Tout d’abord, pour le portefeuille Croissance, la création de l’alpha, c’est-à-dire un rendement excédentaire à l’indice de référence, s’explique principalement par trois raisons. Dans un premier temps, cinq actions représentant près de 20 % de la pondération totale ont offert une performance exceptionnelle (AstraZeneca : + 12,05 %, Carnival : + 11,21 %, Cisco : + 9,85 %, Telefonica : + 19,60 % et Unilever : + 19,10 %). Dans un deuxième temps, comme nous ne détenons aucune position dans le secteur de l’énergie, nous avons tiré profit du recul de près de 6 % du West Texas Intermediate (WTI), cours de référence du pétrole des États-Unis. En troisième lieu, compte tenu de la complaisance des participants de marché (enjeu no 3) et du fait que le secteur financier américain ait profité pleinement de l’effet Trump, nous avons procédé à un rééquilibrage de portefeuille en réduisant le poids de certains titres financiers, une décision qui s’est avérée rentable. Pour plus de détails à ce sujet, nous vous invitons à consulter l’Avis d’exécution – premier trimestre 2017.
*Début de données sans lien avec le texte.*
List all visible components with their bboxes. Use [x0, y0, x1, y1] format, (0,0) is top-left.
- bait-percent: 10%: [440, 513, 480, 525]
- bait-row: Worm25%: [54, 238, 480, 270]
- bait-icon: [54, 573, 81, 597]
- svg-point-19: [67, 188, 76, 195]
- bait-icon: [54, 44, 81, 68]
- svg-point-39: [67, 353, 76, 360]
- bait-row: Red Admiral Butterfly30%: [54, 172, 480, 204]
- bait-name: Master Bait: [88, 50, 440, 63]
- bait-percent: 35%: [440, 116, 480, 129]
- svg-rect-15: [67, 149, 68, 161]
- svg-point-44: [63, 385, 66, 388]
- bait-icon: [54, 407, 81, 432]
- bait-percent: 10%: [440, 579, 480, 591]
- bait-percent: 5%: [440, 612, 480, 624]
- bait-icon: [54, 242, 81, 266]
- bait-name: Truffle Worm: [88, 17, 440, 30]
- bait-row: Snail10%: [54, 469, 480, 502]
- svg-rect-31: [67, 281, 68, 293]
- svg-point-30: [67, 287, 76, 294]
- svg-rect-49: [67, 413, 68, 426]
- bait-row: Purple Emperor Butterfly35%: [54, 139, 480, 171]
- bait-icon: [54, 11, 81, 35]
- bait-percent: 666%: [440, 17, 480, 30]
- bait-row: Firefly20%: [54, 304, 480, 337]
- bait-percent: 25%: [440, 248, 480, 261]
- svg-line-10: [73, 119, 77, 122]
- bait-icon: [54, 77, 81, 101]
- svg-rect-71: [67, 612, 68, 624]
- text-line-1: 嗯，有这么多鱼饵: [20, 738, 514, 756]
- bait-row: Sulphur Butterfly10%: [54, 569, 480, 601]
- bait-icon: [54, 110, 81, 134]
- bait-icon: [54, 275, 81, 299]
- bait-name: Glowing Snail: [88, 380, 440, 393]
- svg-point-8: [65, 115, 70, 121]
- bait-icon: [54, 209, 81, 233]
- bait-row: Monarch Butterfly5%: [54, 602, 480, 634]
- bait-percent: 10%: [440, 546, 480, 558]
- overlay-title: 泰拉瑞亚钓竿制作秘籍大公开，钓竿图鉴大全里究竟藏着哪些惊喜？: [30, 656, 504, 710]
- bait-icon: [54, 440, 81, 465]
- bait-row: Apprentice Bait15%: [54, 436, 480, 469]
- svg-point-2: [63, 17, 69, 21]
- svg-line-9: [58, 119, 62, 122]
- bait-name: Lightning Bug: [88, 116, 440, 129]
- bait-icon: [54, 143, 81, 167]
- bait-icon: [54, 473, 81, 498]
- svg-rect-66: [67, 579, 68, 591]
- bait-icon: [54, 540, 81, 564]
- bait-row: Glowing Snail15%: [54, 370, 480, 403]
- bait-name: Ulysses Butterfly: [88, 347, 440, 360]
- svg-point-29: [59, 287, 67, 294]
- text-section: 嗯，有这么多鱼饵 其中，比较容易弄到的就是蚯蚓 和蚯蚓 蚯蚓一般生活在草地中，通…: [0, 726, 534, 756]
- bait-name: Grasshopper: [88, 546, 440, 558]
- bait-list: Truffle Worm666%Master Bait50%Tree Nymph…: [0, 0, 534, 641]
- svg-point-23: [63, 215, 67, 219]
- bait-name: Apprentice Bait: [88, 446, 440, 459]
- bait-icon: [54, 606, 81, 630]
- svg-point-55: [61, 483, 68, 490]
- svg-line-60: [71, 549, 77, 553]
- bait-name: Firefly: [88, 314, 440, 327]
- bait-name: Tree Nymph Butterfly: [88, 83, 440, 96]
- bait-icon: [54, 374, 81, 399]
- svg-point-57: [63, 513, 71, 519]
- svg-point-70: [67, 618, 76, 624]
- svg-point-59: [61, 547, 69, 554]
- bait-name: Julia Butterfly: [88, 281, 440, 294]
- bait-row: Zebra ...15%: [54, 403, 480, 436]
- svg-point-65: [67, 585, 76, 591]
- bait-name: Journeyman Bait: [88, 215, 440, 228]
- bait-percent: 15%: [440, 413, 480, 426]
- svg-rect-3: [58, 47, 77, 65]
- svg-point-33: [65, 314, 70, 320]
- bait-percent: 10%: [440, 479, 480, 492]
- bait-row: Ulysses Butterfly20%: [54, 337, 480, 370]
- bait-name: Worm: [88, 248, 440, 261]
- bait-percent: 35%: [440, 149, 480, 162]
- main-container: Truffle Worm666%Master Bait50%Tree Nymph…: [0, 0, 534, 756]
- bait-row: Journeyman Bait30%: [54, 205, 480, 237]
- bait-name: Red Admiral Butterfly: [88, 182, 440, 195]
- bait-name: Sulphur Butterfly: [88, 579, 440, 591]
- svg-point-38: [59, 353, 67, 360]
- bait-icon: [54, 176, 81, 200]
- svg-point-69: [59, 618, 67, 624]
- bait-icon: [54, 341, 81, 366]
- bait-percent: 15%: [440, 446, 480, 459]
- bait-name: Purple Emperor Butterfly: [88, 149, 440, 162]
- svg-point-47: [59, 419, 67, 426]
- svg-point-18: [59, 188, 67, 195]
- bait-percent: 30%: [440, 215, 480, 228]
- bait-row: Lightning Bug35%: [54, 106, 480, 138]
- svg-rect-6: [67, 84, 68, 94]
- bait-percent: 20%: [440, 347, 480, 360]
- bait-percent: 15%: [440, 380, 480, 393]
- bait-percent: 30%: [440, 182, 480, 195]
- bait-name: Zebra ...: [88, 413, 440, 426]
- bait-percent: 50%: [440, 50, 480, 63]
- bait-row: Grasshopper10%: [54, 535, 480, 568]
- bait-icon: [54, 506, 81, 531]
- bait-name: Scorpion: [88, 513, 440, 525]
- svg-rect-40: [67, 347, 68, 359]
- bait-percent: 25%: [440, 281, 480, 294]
Ensuite, sachant que l’économie globale se porte bien (enjeu no 1) et que la Réserve fédérale américaine a la ferme intention de normaliser sa politique monétaire (enjeu no 2), d’une part, notre stratégie pour le portefeuille obligataire est parfaitement alignée. En effet, nous misons sur la détention d’obligations qui ont des échéances de très courte durée, une approche logique et avantageuse dans un contexte de taux d’intérêt à la hausse. De plus, pour des motifs similaires, le portefeuille d’actions privilégiées a très bien performé. En particulier, au Canada, le segment des actions privilégiées à taux révisable (dividende à taux variable) a généré un rendement de 7,72 %, comparativement à un rendement de 3,19 % pour la catégorie d’actions privilégiées perpétuelles (dividende à taux fixe), ce qui a grandement contribué à notre valeur ajoutée.

Conclusion

Grâce aux technologies de l’information et de la communication, nous avons un accès continu et rapide à de l’information financière et politique qui, souvent, peut nuire à notre prise de décision et, par conséquent, à une gestion de portefeuille rigoureuse. Depuis le début de l’année, des événements tels que les essais nucléaires répétés de la Corée du Nord, les élections présidentielles et législatives en Europe (p. ex. : en France et aux Pays-Bas), les frappes américaines en Syrie ainsi qu’une première rencontre entre Donald Trump et son homologue chinois Xi Jinping n’ont pas fait dérailler les marchés boursiers, un autre bel exemple de l’importance de se focaliser sur les enjeux véritables. Eh oui : moins d’information, c’est mieux !

Sources :

Evelyn Cheng. Investor sentiment jumped to highest level since tech bubble in first quarter, survey says, CNBC, 23 mars 2017.

James Montier. The Little Book of Behavioral Investing, John Wiley & Sons Inc., 2010.

Lucie Robequain. La Réserve fédérale américaine espère amorcer la réduction de bon bilan avant la fin d’année, Les Échos.fr, 7 avril 2017.

Recherche économique et stratégie - VMBL. Asset Allocation Model – April Update, avril 2017.

Mise en garde

Chacun des conseillers de Valeurs mobilières Desjardins dont le nom est publié en page frontispice du présent document ou au début de toute rubrique de ce même document atteste par la présente que les recommandations et les opinions exprimées aux présentes reflètent avec exactitude les points de vue personnels des conseillers à l’égard de la société et des titres faisant l’objet du présent document ainsi que de toute autre société ou tout autre titre mentionné au sein du présent document dont le conseiller suit l’évolution. Il est possible que Valeurs mobilières Desjardins ait déjà publié des opinions différentes ou même contraires à ce qui est ici exprimé. Ces opinions sont le reflet des différents points de vue, hypothèses et méthodes d’analyse des conseillers qui les ont rédigées.